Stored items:

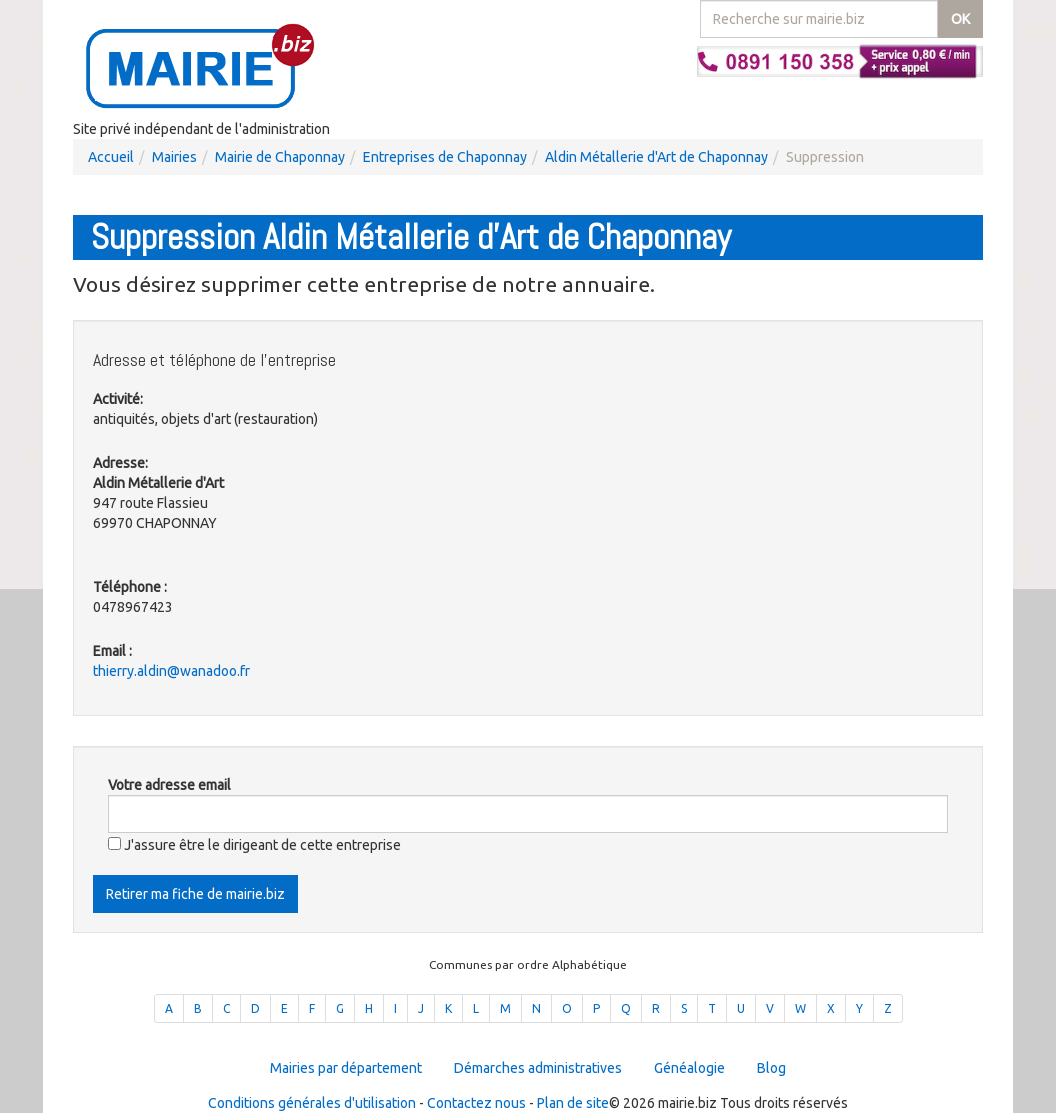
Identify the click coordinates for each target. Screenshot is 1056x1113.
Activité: (118, 399)
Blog (771, 1068)
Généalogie (689, 1068)
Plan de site (573, 1103)
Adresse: (120, 463)
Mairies (174, 157)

### [What to do]
Quote exactly and only the lines from the one holding "Activité: (118, 399)" through the end of the data.

### [Answer to this task]
Activité: (118, 399)
Blog (771, 1068)
Généalogie (689, 1068)
Plan de site (573, 1103)
Adresse: (120, 463)
Mairies (174, 157)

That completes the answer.